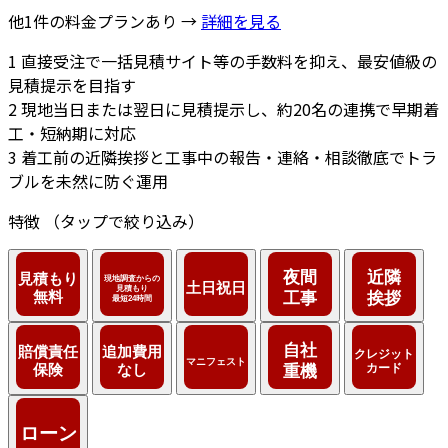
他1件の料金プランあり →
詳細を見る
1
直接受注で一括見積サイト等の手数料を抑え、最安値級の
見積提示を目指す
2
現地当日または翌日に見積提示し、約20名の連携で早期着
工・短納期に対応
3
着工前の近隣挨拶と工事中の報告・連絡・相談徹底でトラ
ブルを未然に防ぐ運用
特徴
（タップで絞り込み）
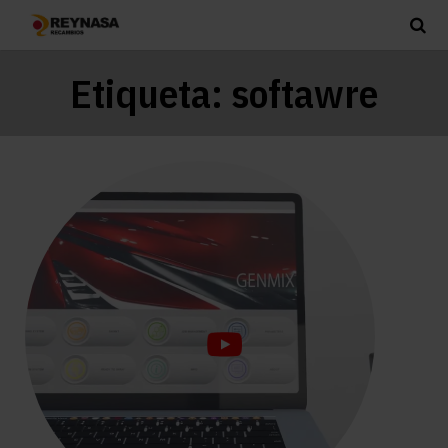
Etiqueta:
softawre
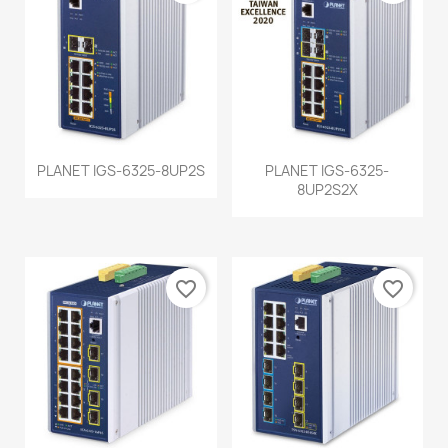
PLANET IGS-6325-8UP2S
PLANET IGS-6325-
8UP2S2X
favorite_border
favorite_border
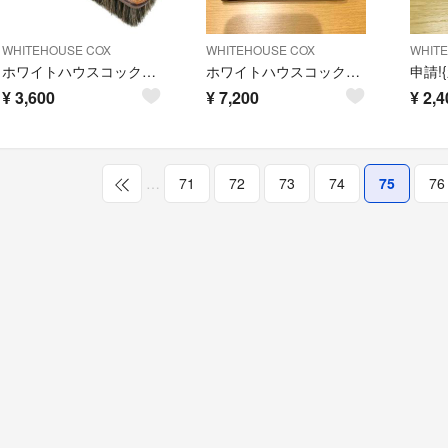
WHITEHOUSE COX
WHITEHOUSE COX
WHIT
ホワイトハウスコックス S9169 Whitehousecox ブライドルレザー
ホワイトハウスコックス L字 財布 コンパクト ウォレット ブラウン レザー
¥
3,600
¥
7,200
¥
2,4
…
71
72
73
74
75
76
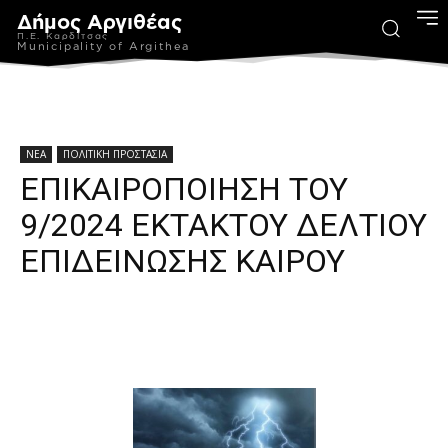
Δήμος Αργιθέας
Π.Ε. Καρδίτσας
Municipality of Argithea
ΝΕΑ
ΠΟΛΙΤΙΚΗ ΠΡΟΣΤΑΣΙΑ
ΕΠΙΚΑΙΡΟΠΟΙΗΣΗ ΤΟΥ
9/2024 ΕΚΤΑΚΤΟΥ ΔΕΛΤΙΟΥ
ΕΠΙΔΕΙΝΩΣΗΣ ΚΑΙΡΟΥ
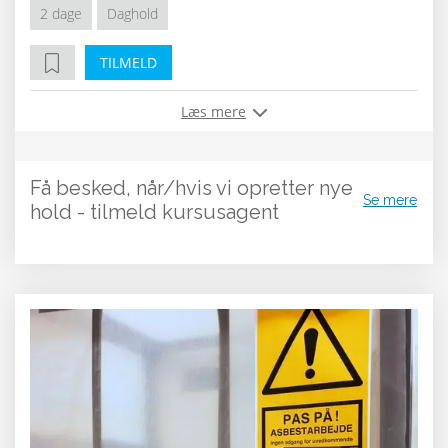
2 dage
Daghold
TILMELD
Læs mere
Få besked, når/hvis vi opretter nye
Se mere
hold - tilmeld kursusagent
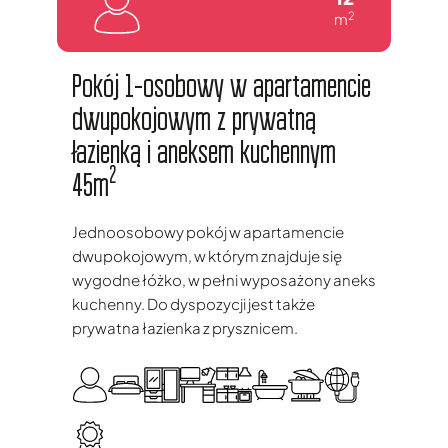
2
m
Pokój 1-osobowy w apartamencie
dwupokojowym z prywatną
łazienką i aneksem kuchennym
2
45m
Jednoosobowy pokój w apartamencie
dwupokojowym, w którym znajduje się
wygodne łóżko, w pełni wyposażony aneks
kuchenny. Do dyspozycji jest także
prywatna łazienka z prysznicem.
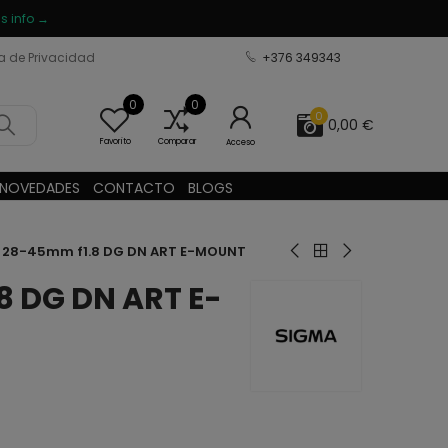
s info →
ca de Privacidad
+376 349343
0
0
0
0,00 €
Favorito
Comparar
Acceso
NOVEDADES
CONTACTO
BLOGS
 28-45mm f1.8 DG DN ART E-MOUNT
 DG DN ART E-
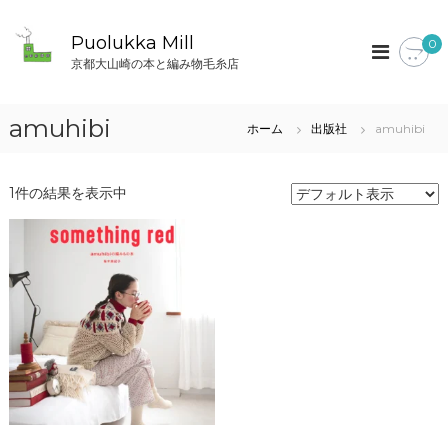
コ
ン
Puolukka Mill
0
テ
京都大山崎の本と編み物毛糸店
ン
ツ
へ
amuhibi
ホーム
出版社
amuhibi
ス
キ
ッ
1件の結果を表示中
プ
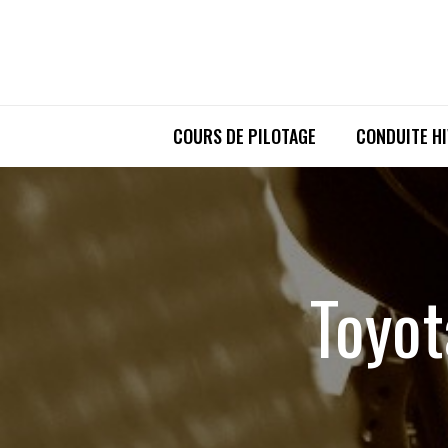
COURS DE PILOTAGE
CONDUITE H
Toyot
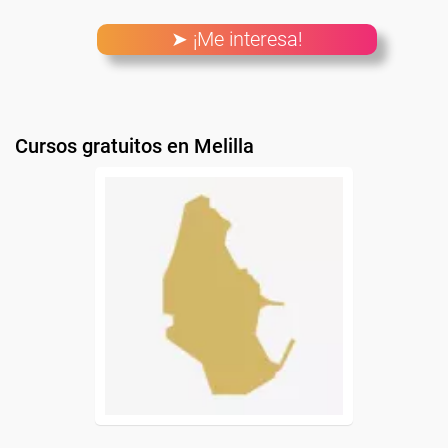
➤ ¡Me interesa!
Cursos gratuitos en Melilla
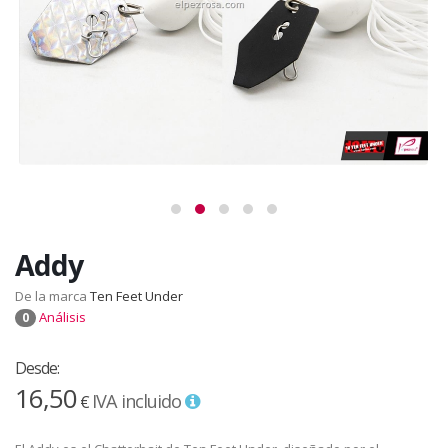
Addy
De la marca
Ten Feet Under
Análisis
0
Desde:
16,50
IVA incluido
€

What you should do: The full material above must be output verbatim, minus any pictures.

Response to the exercise:
他1件の料金プランあり →
詳細を見る
1
直接受注で一括見積サイト等の手数料を抑え、最安値級の
見積提示を目指す
2
現地当日または翌日に見積提示し、約20名の連携で早期着
工・短納期に対応
3
着工前の近隣挨拶と工事中の報告・連絡・相談徹底でトラ
ブルを未然に防ぐ運用
特徴
（タップで絞り込み）
Etiqueta:
softawre
PLANET IGS-6325-8UP2S
PLANET IGS-6325-
8UP2S2X
favorite_border
favorite_border
WHITEHOUSE COX
WHITEHOUSE COX
WHIT
ホワイトハウスコックス S9169 Whitehousecox ブライドルレザー
ホワイトハウスコックス L字 財布 コンパクト ウォレット ブラウン レザー
¥
3,600
¥
7,200
¥
2,4
…
71
72
73
74
75
76
Δήμος Αργιθέας
Π.Ε. Καρδίτσας
Municipality of Argithea
ΝΕΑ
ΠΟΛΙΤΙΚΗ ΠΡΟΣΤΑΣΙΑ
ΕΠΙΚΑΙΡΟΠΟΙΗΣΗ ΤΟΥ
9/2024 ΕΚΤΑΚΤΟΥ ΔΕΛΤΙΟΥ
ΕΠΙΔΕΙΝΩΣΗΣ ΚΑΙΡΟΥ
2 dage
Daghold
TILMELD
Læs mere
Få besked, når/hvis vi opretter nye
Se mere
hold - tilmeld kursusagent
2
m
Pokój 1-osobowy w apartamencie
dwupokojowym z prywatną
łazienką i aneksem kuchennym
2
45m
Jednoosobowy pokój w apartamencie
dwupokojowym, w którym znajduje się
wygodne łóżko, w pełni wyposażony aneks
kuchenny. Do dyspozycji jest także
prywatna łazienka z prysznicem.
s info →
ca de Privacidad
+376 349343
0
0
0
0,00 €
Favorito
Comparar
Acceso
NOVEDADES
CONTACTO
BLOGS
 28-45mm f1.8 DG DN ART E-MOUNT
 DG DN ART E-
コ
ン
Puolukka Mill
0
テ
京都大山崎の本と編み物毛糸店
ン
ツ
へ
amuhibi
ホーム
出版社
amuhibi
ス
キ
ッ
1件の結果を表示中
プ
COURS DE PILOTAGE
CONDUITE H
Toyot
➤ ¡Me interesa!
Cursos gratuitos en Melilla
Addy
De la marca
Ten Feet Under
Análisis
0
Desde:
16,50
IVA incluido
€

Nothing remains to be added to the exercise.